• What needs to be done: Give the records again in full, exactly as they appear, but without the pictures.

[Records for this task Boundary: Start]

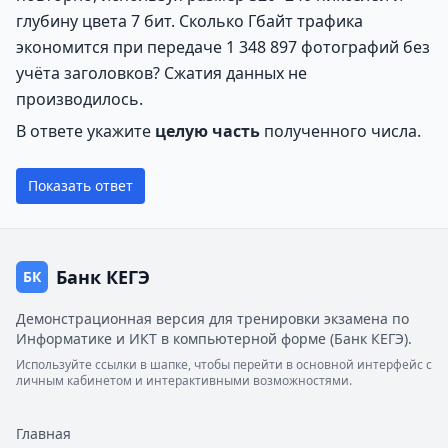
глубину цвета 7 бит. Сколько Гбайт трафика
экономится при передаче 1 348 897 фотографий без
учёта заголовков? Сжатия данных не
производилось.
В ответе укажите
целую часть
полученного числа.
Показать ответ
Банк КЕГЭ
БК
Демонстрационная версия для тренировки экзамена по
Информатике и ИКТ в компьютерной форме (Банк КЕГЭ).
Используйте ссылки в шапке, чтобы перейти в основной интерфейс с
личным кабинетом и интерактивными возможностями.
Главная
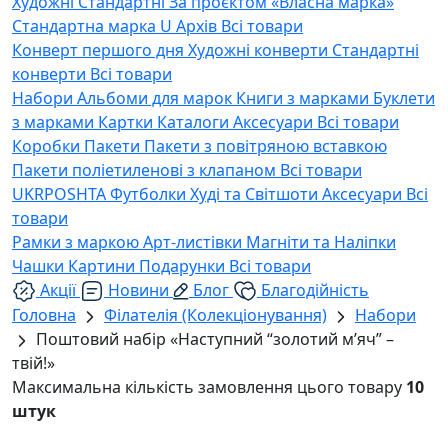
Художні
Стандартні
За проєктом «Власна марка»
Стандартна марка U
Архів
Всі товари
Конверт першого дня
Художні конверти
Стандартні
конверти
Всі товари
Набори
Альбоми для марок
Книги з марками
Буклети
з марками
Картки
Каталоги
Аксесуари
Всі товари
Коробки
Пакети
Пакети з повітряною вставкою
Пакети поліетиленові з клапаном
Всі товари
UKRPOSHTA
Футболки
Худі та Світшоти
Аксесуари
Всі
товари
Рамки з маркою
Арт-листівки
Магніти та Наліпки
Чашки
Картини
Подарунки
Всі товари
Акції
Новини
Блог
Благодійність
Головна
Філателія (Колекціонування)
Набори
Поштовий набір «Наступний “золотий м’яч” –
твій!»
Максимальна кількість замовлення цього товару
10
штук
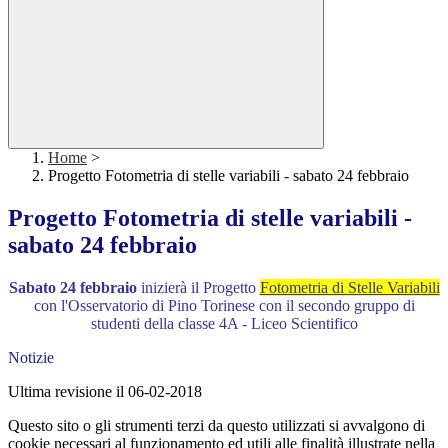
Home
>
Progetto Fotometria di stelle variabili - sabato 24 febbraio
Progetto Fotometria di stelle variabili -
sabato 24 febbraio
Sabato 24 febbraio
inizierà il Progetto
Fotometria di Stelle Variabili
con l'Osservatorio di Pino Torinese con il secondo gruppo di
studenti della classe 4A - Liceo Scientifico
Notizie
Ultima revisione il 06-02-2018
Questo sito o gli strumenti terzi da questo utilizzati si avvalgono di
cookie necessari al funzionamento ed utili alle finalità illustrate nella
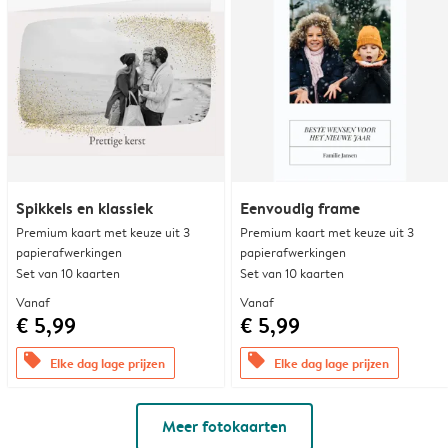
Spikkels en klassiek
Eenvoudig frame
Premium kaart met keuze uit 3
Premium kaart met keuze uit 3
papierafwerkingen
papierafwerkingen
Set van 10 kaarten
Set van 10 kaarten
Vanaf
Vanaf
€ 5,99
€ 5,99
offers
offers
Elke dag lage prijzen
Elke dag lage prijzen
Meer fotokaarten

[Records for this task Boundary: End]

• Worked solution:
глубину цвета 7 бит. Сколько Гбайт трафика
экономится при передаче 1 348 897 фотографий без
учёта заголовков? Сжатия данных не
производилось.
В ответе укажите
целую часть
полученного числа.
Показать ответ
Банк КЕГЭ
БК
Демонстрационная версия для тренировки экзамена по
Информатике и ИКТ в компьютерной форме (Банк КЕГЭ).
Используйте ссылки в шапке, чтобы перейти в основной интерфейс с
личным кабинетом и интерактивными возможностями.
Главная
Художні
Стандартні
За проєктом «Власна марка»
Стандартна марка U
Архів
Всі товари
Конверт першого дня
Художні конверти
Стандартні
конверти
Всі товари
Набори
Альбоми для марок
Книги з марками
Буклети
з марками
Картки
Каталоги
Аксесуари
Всі товари
Коробки
Пакети
Пакети з повітряною вставкою
Пакети поліетиленові з клапаном
Всі товари
UKRPOSHTA
Футболки
Худі та Світшоти
Аксесуари
Всі
товари
Рамки з маркою
Арт-листівки
Магніти та Наліпки
Чашки
Картини
Подарунки
Всі товари
Акції
Новини
Блог
Благодійність
Головна
Філателія (Колекціонування)
Набори
Поштовий набір «Наступний “золотий м’яч” –
твій!»
Максимальна кількість замовлення цього товару
10
штук
Home
>
Progetto Fotometria di stelle variabili - sabato 24 febbraio
Progetto Fotometria di stelle variabili -
sabato 24 febbraio
Sabato 24 febbraio
inizierà il Progetto
Fotometria di Stelle Variabili
con l'Osservatorio di Pino Torinese con il secondo gruppo di
studenti della classe 4A - Liceo Scientifico
Notizie
Ultima revisione il 06-02-2018
Questo sito o gli strumenti terzi da questo utilizzati si avvalgono di
cookie necessari al funzionamento ed utili alle finalità illustrate nella
Spikkels en klassiek
Eenvoudig frame
Premium kaart met keuze uit 3
Premium kaart met keuze uit 3
papierafwerkingen
papierafwerkingen
Set van 10 kaarten
Set van 10 kaarten
Vanaf
Vanaf
€ 5,99
€ 5,99
offers
offers
Elke dag lage prijzen
Elke dag lage prijzen
Meer fotokaarten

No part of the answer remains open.